I have an extra hs621 sitting in my garage that you can have for $300 if for some reason you're traveling to the Twin Cities. 
Best of luck to you in your search!


----------



## uberT (Dec 29, 2013)

Netbist, welcome aboard! 

I don't know if this is a consideration, but you could sneak across the border and get a brand new Ariens SS for $US400. I got one early this year and have been 110% pleased with it. Somewhat superior to the Toro SS machines I've owned.


----------



## Netbist (Nov 18, 2013)

Interesting enough, I went to Honda dealer and they had 2015 HS720C on display.
The sales guy told me, they make no money on it, so he will be honest with me. Honda messed this blower up.

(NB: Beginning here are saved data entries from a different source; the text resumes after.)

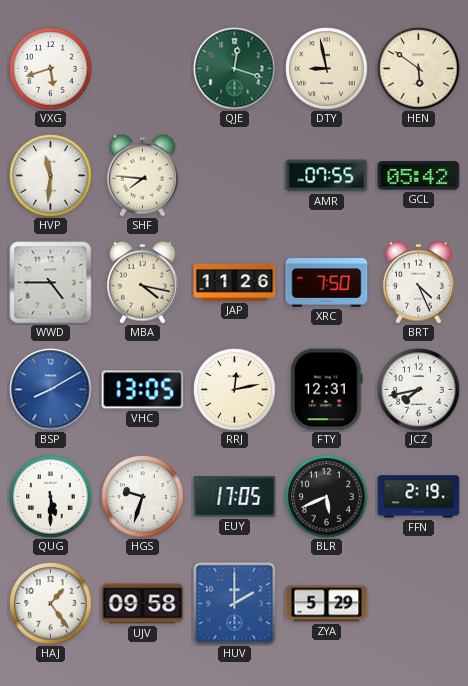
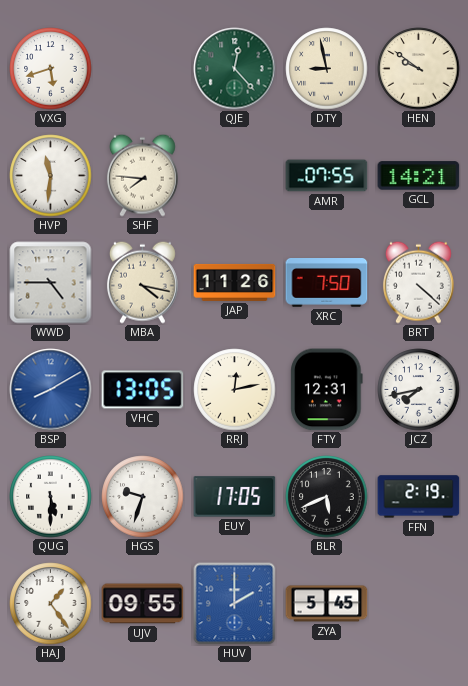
QJE: 12:18 -> 12:23
HEN: 5:51 -> 9:51
GCL: 05:42 -> 14:21
BRT: 4:26 -> 4:22
UJV: 09:58 -> 09:55
ZYA: 5:29 -> 5:45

1. Bad chute director, hard to turn and has plastic gears inside. Very unergonomic, he said he can see it braking at some point during use.
2. Increased auger speed (55tons per hr. vs. 33tons for HS520), the increased auger speed causes rubber paddle to bent producing huge vibrations. This was apparently an issue with HS720CC (Canadian commecial HS720 with GS190 engine). Thses are opinion of the dealer who sells it, not my own. I have no way of verifying the above except I played with the chute in the store, and didnt like the way it worked. I prefer old style wire handle same as on HS520 and HS621.

I crossed it out from my list. I am curious what the reviews be like once it starts to snow. Other dealer had still left two HS520 in stock for 699+tax.

I may just look for a lightly used HS520, I am in no rush since my new 2015 Toro 724OE PowerMax is ready to blast snow.


----------



## Netbist (Nov 18, 2013)

Thanks, I didnt look at Ariens SS yet, but at only $400 new it maybe a good alternative to a Toro or a HS520 Honda for lighter snowfalls. I will look it up.


----------